═══ Data extracts

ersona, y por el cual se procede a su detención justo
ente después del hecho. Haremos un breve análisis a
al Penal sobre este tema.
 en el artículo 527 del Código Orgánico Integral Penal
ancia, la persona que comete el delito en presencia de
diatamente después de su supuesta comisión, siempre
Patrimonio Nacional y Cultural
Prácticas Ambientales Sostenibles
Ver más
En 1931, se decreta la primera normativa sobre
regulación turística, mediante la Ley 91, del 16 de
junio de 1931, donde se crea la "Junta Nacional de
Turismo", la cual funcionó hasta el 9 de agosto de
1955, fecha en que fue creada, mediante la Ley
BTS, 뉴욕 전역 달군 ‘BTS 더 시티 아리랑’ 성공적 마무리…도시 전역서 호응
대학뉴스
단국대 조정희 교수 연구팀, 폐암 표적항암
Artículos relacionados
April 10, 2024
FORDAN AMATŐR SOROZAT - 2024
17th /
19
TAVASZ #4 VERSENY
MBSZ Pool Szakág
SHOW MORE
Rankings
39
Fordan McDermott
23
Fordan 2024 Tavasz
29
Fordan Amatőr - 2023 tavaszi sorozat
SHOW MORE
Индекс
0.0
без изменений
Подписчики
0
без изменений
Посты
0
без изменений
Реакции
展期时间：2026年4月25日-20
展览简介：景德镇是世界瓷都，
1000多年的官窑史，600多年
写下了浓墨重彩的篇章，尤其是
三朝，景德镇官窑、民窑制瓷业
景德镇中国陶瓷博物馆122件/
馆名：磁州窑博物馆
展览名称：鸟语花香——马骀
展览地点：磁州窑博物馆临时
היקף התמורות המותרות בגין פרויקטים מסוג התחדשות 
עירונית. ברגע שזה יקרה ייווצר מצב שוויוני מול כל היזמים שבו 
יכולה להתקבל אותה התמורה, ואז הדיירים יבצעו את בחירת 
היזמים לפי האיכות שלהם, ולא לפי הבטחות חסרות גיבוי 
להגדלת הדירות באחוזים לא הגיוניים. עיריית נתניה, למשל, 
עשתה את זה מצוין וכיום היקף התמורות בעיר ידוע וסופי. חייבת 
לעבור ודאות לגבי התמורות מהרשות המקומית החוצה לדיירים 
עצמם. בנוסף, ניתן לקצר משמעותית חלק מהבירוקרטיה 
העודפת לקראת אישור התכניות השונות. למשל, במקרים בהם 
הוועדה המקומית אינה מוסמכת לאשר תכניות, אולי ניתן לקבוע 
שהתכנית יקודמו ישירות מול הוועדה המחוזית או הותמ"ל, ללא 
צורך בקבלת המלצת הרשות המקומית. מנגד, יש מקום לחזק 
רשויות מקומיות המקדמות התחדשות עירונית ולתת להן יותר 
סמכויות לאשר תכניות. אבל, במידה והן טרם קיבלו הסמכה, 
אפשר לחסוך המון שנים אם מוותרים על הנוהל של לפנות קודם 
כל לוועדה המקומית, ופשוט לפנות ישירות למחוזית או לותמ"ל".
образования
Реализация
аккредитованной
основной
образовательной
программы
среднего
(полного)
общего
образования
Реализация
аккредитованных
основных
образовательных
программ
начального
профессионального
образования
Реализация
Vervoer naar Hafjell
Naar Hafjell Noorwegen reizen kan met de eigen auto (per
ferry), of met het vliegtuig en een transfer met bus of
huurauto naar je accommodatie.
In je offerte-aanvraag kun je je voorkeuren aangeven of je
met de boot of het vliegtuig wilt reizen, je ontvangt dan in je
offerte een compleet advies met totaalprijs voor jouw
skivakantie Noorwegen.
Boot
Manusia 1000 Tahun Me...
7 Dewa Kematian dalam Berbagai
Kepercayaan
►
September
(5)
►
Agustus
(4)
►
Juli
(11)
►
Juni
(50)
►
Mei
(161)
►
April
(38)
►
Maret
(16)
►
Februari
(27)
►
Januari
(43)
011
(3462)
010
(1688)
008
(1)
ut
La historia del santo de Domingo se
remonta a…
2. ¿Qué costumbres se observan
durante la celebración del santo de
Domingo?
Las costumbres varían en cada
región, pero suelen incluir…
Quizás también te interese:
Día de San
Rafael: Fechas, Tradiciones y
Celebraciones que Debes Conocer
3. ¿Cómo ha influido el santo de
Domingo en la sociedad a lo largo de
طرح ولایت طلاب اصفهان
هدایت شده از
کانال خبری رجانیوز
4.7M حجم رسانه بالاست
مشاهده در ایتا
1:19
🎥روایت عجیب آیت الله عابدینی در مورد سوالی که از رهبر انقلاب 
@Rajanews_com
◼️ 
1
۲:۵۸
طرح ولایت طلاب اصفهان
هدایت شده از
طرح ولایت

══════

▶ [Your objective]: Filter the entries above down to the lines that contain the word "הוועדה".

▶ [Response]:
הוועדה המקומית אינה מוסמכת לאשר תכניות, אולי ניתן לקבוע 
שהתכנית יקודמו ישירות מול הוועדה המחוזית או הותמ"ל, ללא 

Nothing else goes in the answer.